Juga demi melindungi nama baik keluarga besar. Terutama nama baik Akong sebagai
orang terpandang. Cih!”
“Kau ndak marah
padaku kan? Awal mula juga aku sempat terbawa arus kabar burung yang beredar
bahwa kau terlibat intrik sadis itu.”
“Iya, tapi setelah itu kan kau bertanya langsung
padaku untuk kebenarannya. Berbeda dengan para penyebar berita dusta itu.”
“Lantas, kau akan menceritakan kepadaku atau tidak
perihal penyebab kematian Akong?”
“Tentu saja!” Kata Herman mantap.
Herman mengingat-ingat kejadian lima hari lalu.
7-10-2007 pukul 07.10 WIB setelah ia membacakan kolom
Sadda dalam Astrologi Jawa oleh Ki Adinagoro di Koran Suara Merdeka. Kurang
lebih seperti ini:
------
SADDA: Bisnis sandang ada peningkatan. Keuangan: cukup
lancar. Kesehatan: rawan masuk angin dan sakit lambung. Yang diinginkan sering
gagal dan gampang tertipu. Anda juga terlalu percaya terhadap kata-kata manis
dari orang yang dianggap baik. Anda cenderung keras kepala. Mudah terkenal dan
banyak orang mengagumi.
------
Kemudian selama lima puluh tujuh detik, akong
mengerut-ngerutkan alis matanya. Sekonyong-konyong kakek si Herman terkesiap.

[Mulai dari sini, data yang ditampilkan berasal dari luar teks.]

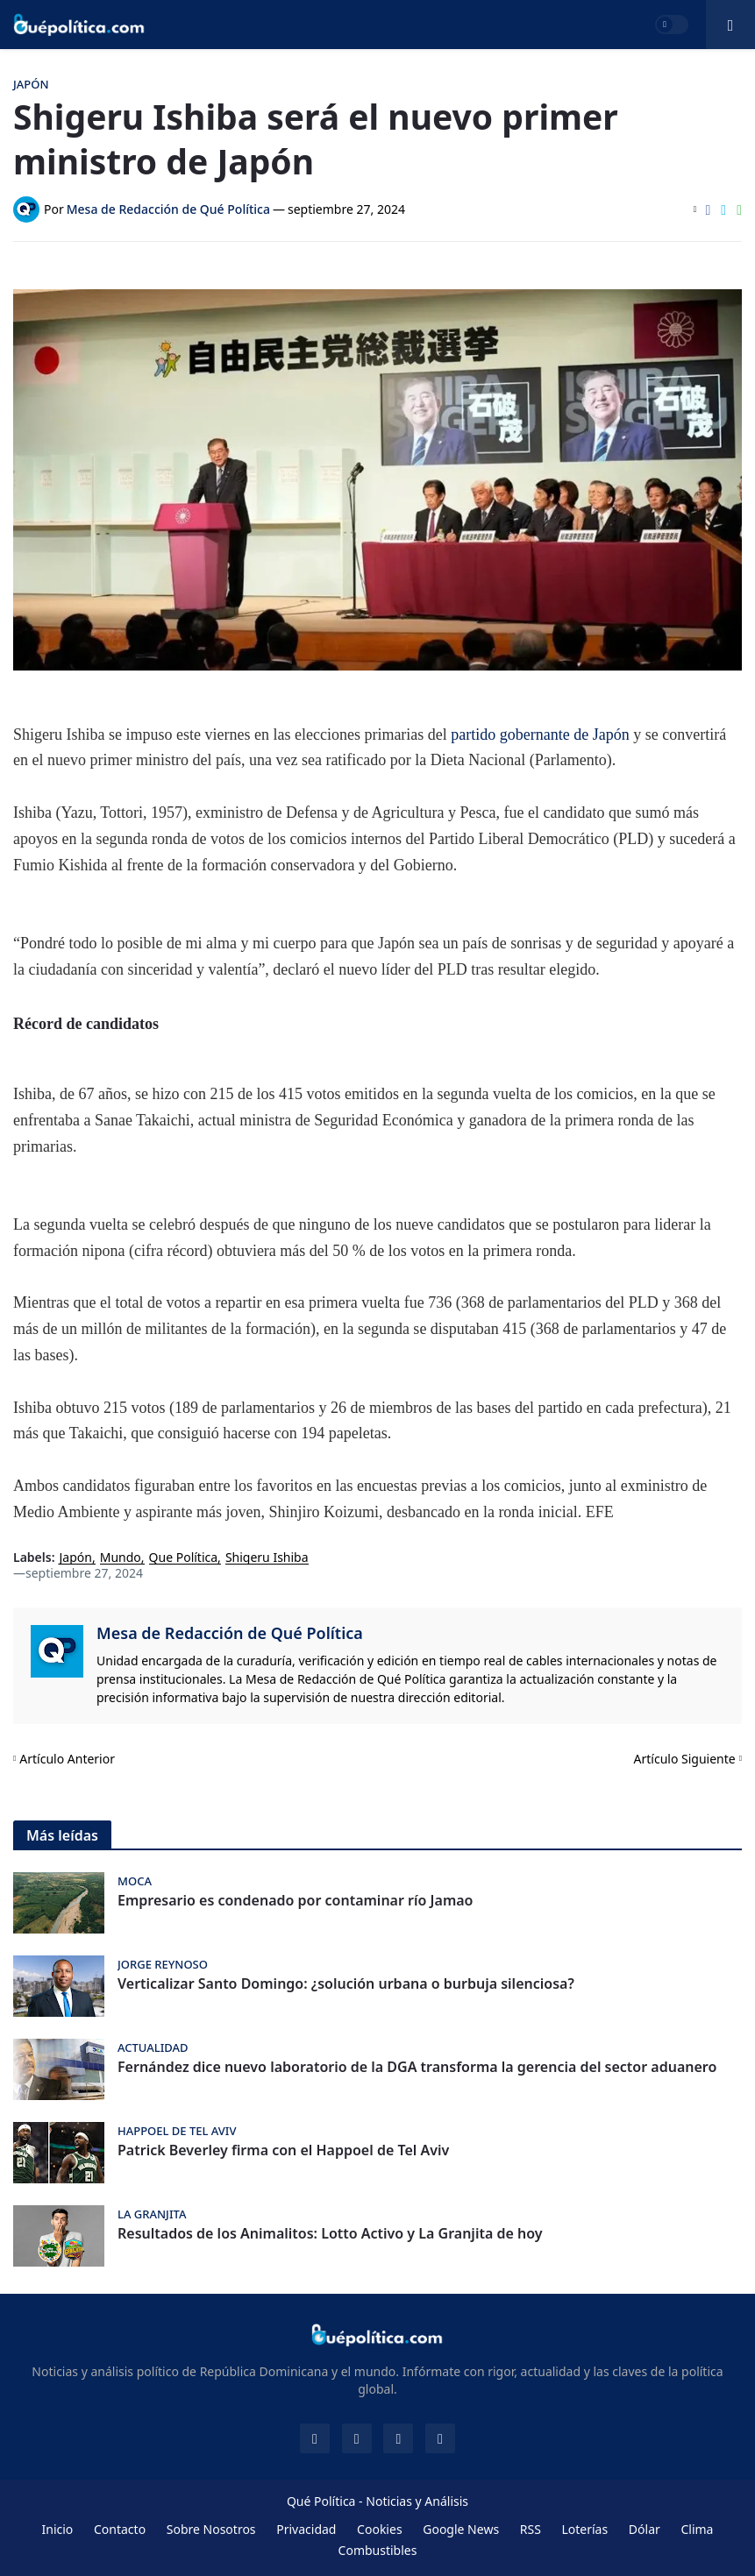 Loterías (584, 2529)
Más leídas (62, 1835)
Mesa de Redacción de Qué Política (229, 1632)
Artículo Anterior (67, 1758)
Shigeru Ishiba (267, 1558)
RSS (530, 2529)
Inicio (58, 2529)
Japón (76, 1558)
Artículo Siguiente (685, 1758)
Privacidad (306, 2529)
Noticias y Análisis (417, 2501)
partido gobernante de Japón (540, 734)
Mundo (120, 1558)
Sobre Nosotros (211, 2529)
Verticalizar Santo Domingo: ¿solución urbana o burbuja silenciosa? (346, 1984)
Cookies (379, 2529)
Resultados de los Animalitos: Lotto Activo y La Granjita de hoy (330, 2234)
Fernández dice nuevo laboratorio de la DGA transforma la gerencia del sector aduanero (417, 2067)
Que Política (183, 1558)
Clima (696, 2529)
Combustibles (377, 2550)
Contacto (120, 2529)
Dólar (644, 2529)
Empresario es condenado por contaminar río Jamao (295, 1900)
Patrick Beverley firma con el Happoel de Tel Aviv (283, 2150)
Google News (461, 2529) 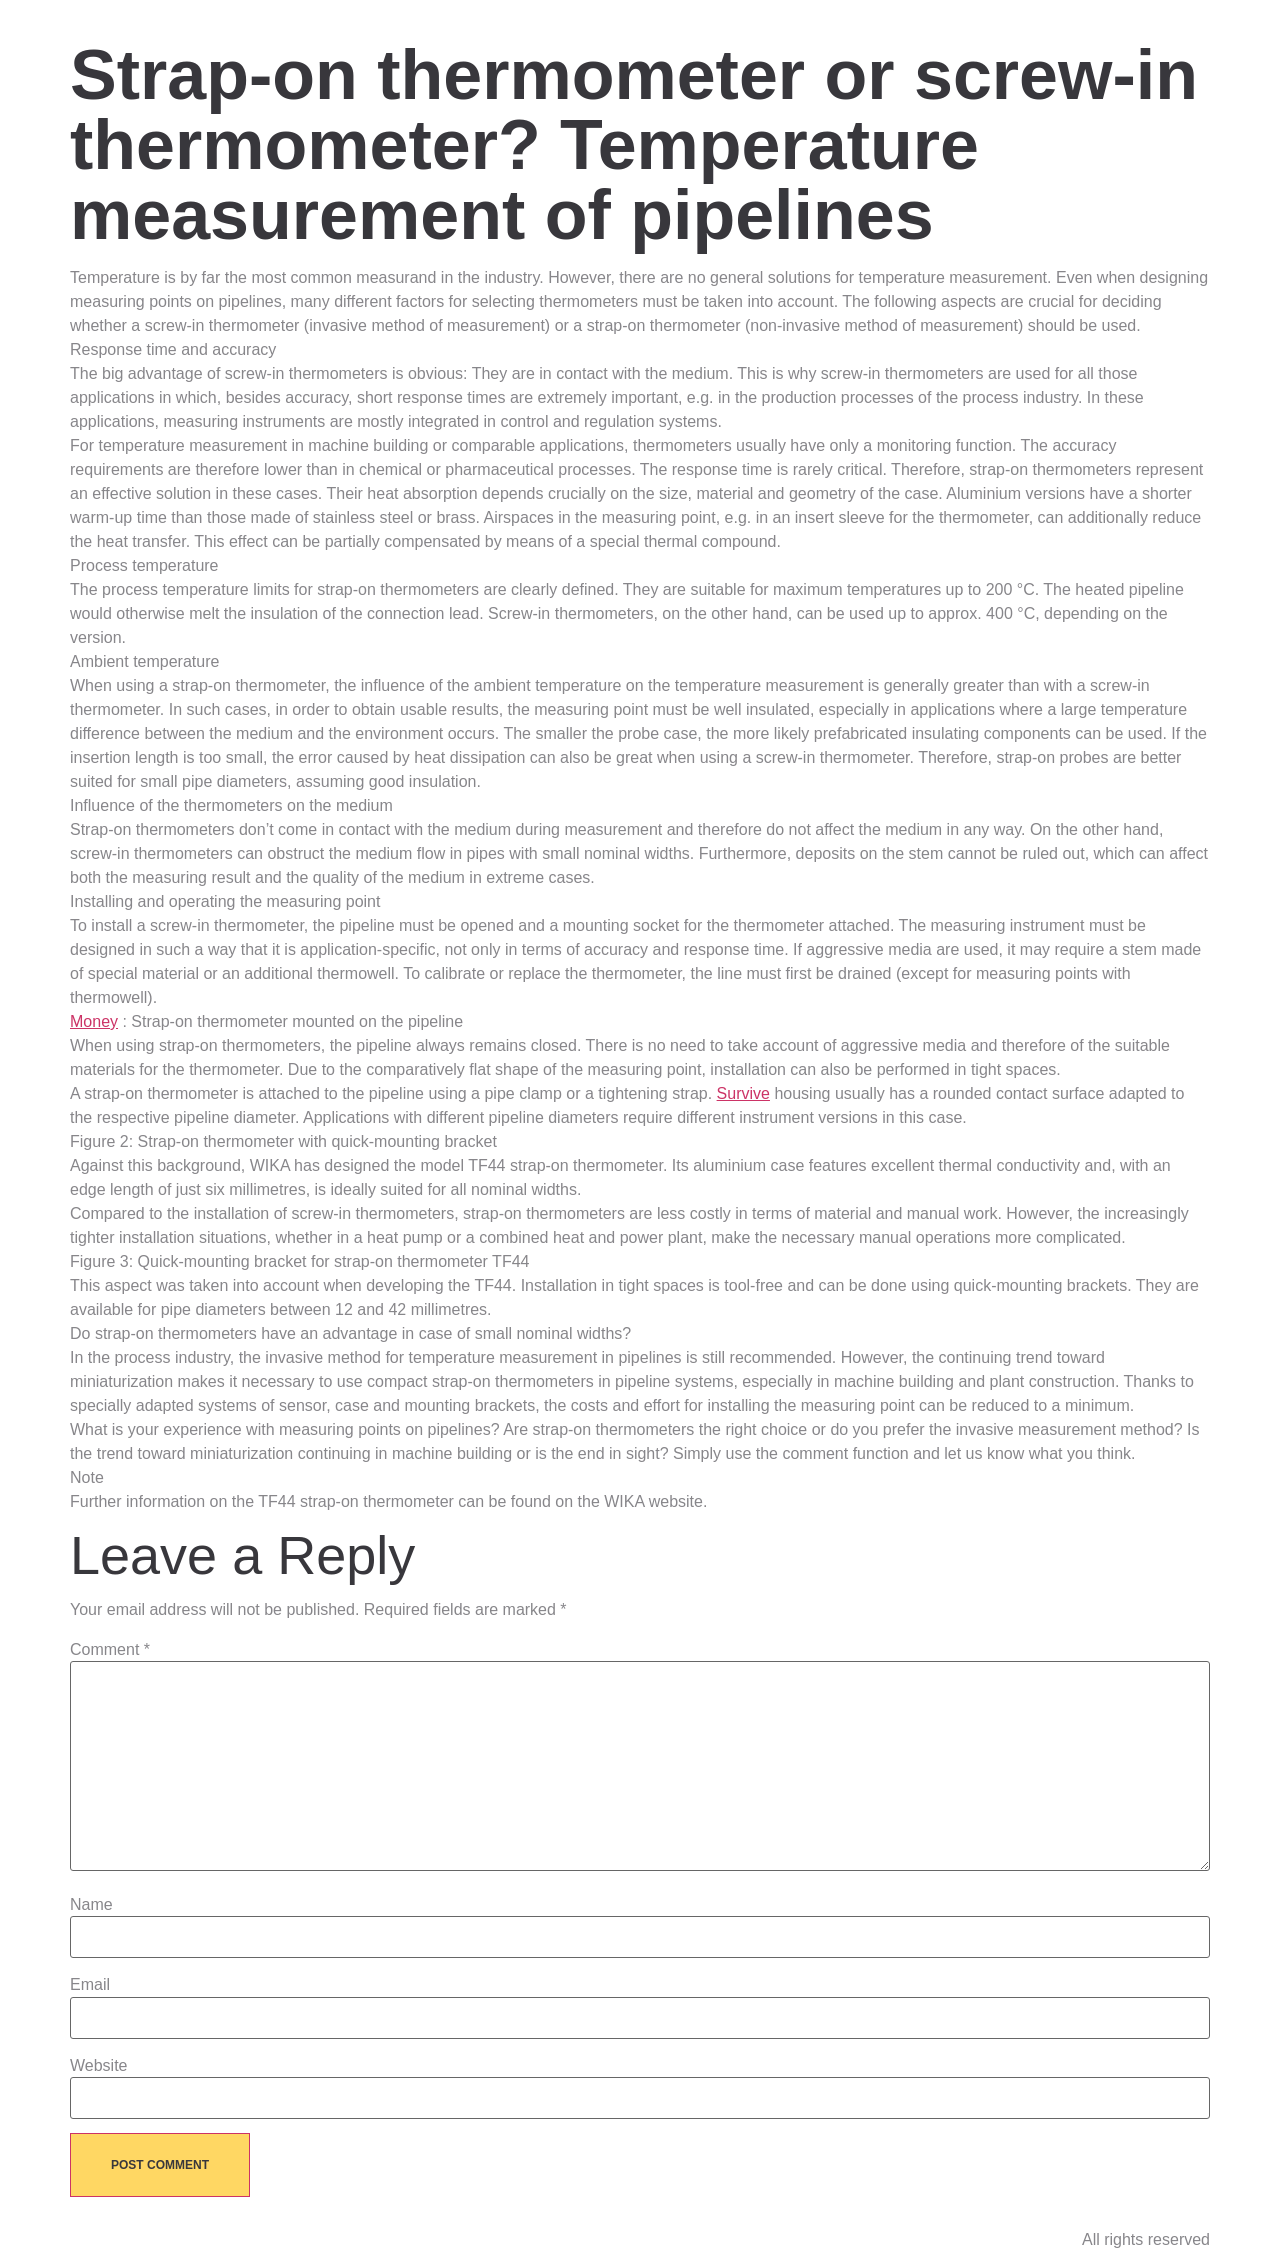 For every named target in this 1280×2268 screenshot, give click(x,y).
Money (94, 1021)
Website (99, 2066)
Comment (110, 1650)
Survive (743, 1093)
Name (91, 1905)
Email (90, 1985) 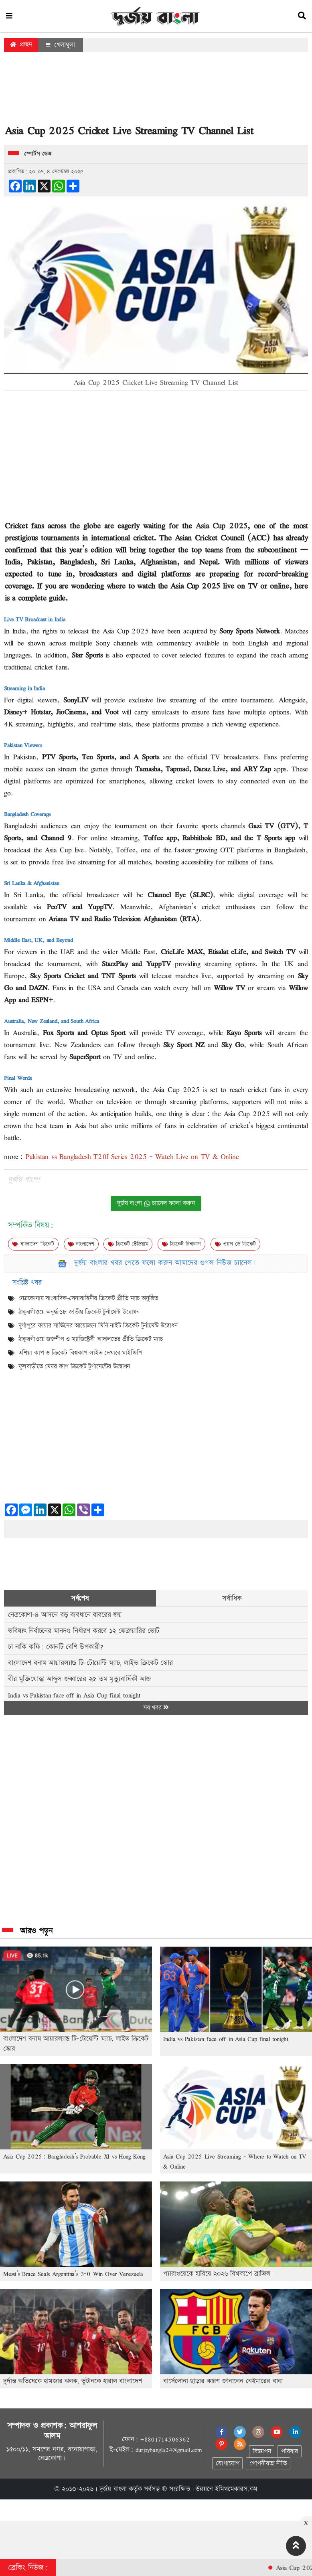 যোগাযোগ (227, 2463)
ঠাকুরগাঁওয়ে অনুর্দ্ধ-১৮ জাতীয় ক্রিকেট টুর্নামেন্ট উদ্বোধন (79, 1312)
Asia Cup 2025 (221, 525)
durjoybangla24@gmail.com (169, 2450)
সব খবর (156, 1707)
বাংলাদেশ (81, 1244)
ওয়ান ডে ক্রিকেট (235, 1244)
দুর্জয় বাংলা (113, 2489)
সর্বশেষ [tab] (80, 1598)
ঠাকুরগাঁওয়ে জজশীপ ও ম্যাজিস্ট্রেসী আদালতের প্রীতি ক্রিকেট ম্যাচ (90, 1339)
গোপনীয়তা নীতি (267, 2463)
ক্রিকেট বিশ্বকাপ (181, 1244)
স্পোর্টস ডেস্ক (38, 154)
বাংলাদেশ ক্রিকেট (33, 1244)
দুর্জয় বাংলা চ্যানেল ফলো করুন (156, 1203)
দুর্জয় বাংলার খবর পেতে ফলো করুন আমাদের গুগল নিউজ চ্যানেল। (165, 1263)
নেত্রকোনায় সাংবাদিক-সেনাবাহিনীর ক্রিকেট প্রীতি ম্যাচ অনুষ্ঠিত (88, 1298)
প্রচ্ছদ (21, 44)
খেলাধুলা (60, 45)
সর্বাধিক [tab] (231, 1598)
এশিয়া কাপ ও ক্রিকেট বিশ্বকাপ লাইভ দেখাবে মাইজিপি (80, 1353)
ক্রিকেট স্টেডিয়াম (128, 1244)
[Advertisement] (156, 90)
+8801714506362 (164, 2439)
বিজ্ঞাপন (262, 2451)
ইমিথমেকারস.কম (236, 2489)
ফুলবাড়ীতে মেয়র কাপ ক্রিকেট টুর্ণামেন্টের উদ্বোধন (74, 1366)
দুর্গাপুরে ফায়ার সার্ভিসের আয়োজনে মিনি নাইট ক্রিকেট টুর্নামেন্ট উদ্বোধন (98, 1325)
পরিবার (289, 2451) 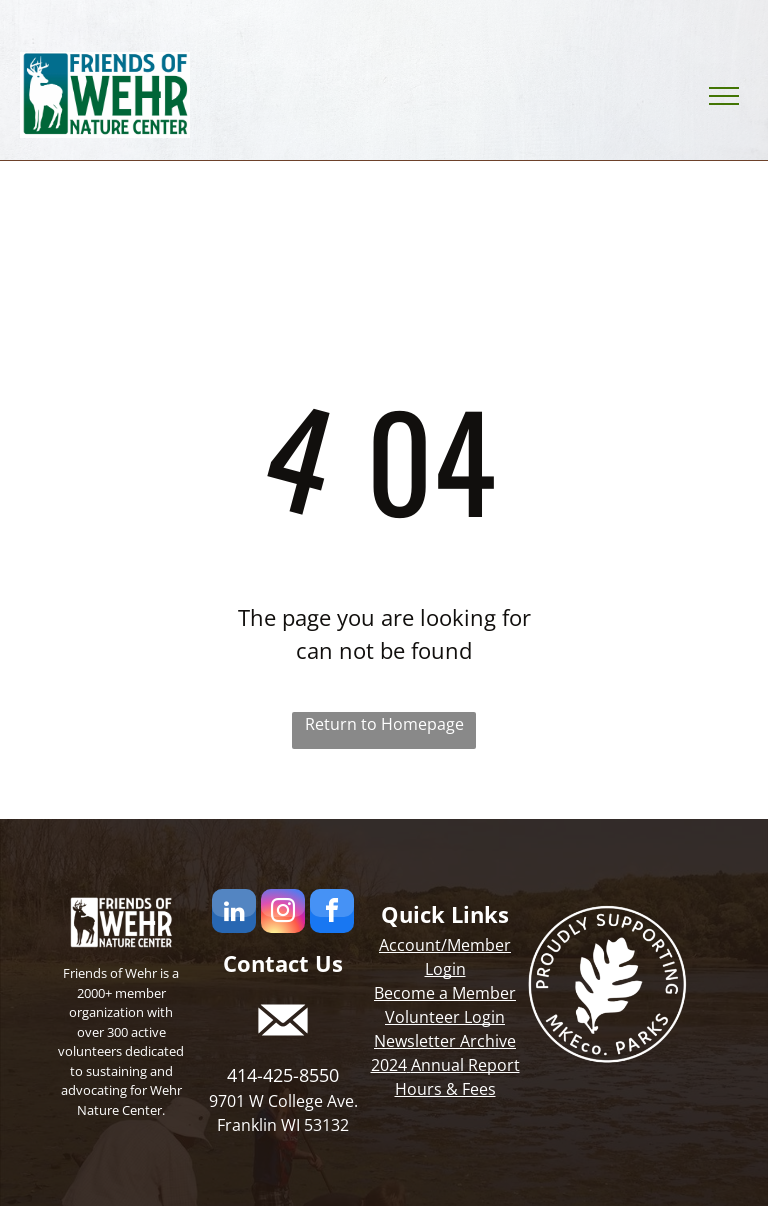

Meletakkan pincuk nasinya yang tinggal sedikit di atas meja. Tersisa tulang
ikan bandeng, ampas-ampas pecel, juga sedikit nasi. Lekas akong menuju telepon
rumah di sebelah gulungan kain-kain satin chinanya. Mencermati catatan nomor
telepon di dinding sambil telunjuk kirinya―karena telunjuk kanannya masih kotor
bekas makan pecel yang juga masih penuh di mulutnya―ditempelkan dan digerakkan
dari baris atas-ke-bawah lalu kolom kiri-ke-kanan di catatan di dinding itu,
kemudian akong menelepon. Bla-bla-bla-dan-bla. Demikianlah kira-kira percakapan
mereka. Intinya, akong ditipu oleh pemasok kain satin china ekspor. Pemasoknya
kabur bersama uang akong. Akong kaget lalu tersedak. Dan duri ikan bandeng
menancap dalam di kerongkongannya. Akong tersengal-sengal, nafasnya tinggal
setengah, megap-megap. Herman bingung. Spontan Herman memasukkan ujung jari
telunjuk dan jempolnya ke mulut akong yang terbuka lebar untuk mengambil duri
ikan bandeng. Namun, ia tak mampu meraihnya. Herman bingung lagi, lalu ia berlari
pergi mencari pinset―untuk mengambil duri bandeng. Pinset disimpan di lemari
obat di ruang tengah, Herman sudah hafal letaknya. Setelah mengambil pinset, Herman
bergegas lari kembali ke tempat akong sekarat. Lima meter di depan Herman yang
sedang berlari kepayahan, kedua tangan akong yang sedari tadi memegang lehernya
akhirnya jatuh lunglai lalu diikuti badannya yang jatuh juga ke lantai. Langkah
kaki Herman terhenti begitu saja, ia sempat melongo beberapa detik. Pinset
masih dipegang Herman erat, tidak jatuh. Lalu tubuh Herman tergegas lagi ke
arah tubuh akong yang tergeletak di lantai. Herman mengguncang-guncang tubuh
akong, mengecek nafasnya, memeriksa nadi di pergelangan tangan akong
asal-asalan—yang mana Herman pun tak mengerti apakah masih terasa atau tidak denyut
nadi akongnya. Herman melongo kembali beberapa detik. Akong mati. Mati bukan
karena duri bandengnya, namun karena akong tersedak. Sudah begitu saja. Mati
karena tersedak tak bisa bernafas. Begitu kata dokter—yang memeriksa penyebab
kematian akong—setelahnya.
Keluarga besar Akong Liong tidak terima. Katanya, cara
matinya kurang ‘wah’, kurang greget, kurang menggigit! Menurutnya, Akong Liong
sebagai orang terpandang tak pantas mati hanya dengan cara tersedak saja.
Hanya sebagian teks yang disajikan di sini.